Not only does the State Supreme Court's opinion fail so much as to mention
"harmless error," see Yates v. Evatt, 500 U.S. ----, ----, 111 S.Ct. 1884, 1893-
1894, 114 L.Ed.2d 432 (1991), but the quoted sentences numbered one and five
expressly refer to the quite different enquiry whether Sochor's sentence was proportional.
30 The State tries to counter this deficiency by arguing that the four cases cited
following the fourth sentence of the quoted passage were harmless-error cases,
citation to which was a shorthand signal that the court had reviewed this record
for harmless error as well. But the citations come up short. Only one of the four
cases contains language giving an explicit indication that the State Supreme
Court had performed harmless-error analysis. See Holton v. State, 573 So.2d284, 293 (Fla.1990) ("We find the error was harmless beyond a reasonable
doubt"). The other three simply do not, and the result is ambiguity.
31 Although we do not mean here to require a particular formulaic indication by
state courts before their review for harmless federal error will pass federal
scrutiny, a plain statement that the judgment survives on such an enquiry is
clearly preferable to allusions by citation. In any event, when the citations stop
as far short of clarity as these do, they cannot even arguably substitute for explicit language signifying that the State Supreme Court reviewed for
harmless error.
32 In sum, Eighth Amendment error occurred when the trial judge weighed the
coldness factor.
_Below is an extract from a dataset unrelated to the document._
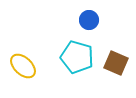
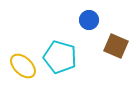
cyan pentagon: moved 17 px left
brown square: moved 17 px up
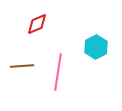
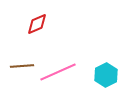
cyan hexagon: moved 10 px right, 28 px down
pink line: rotated 57 degrees clockwise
Since the Supreme Court of Florida did not explain or even
"declare a belief that" this error "was harmless beyond a reasonable doubt" inthat "it did not contribute to the [sentence] obtained," Chapman, supra, 386
U.S., at 24, 87 S.Ct., at 828, the error cannot be taken as cured by the State
Supreme Court's consideration of the case. It follows that Sochor's sentence
cannot stand on the existing record of appellate review. We vacate the
judgment of the Supreme Court of Florida, and remand the case for proceedings
not inconsistent with this opinion.
33 It is so ordered.
34 Justice O'CONNOR, concurring.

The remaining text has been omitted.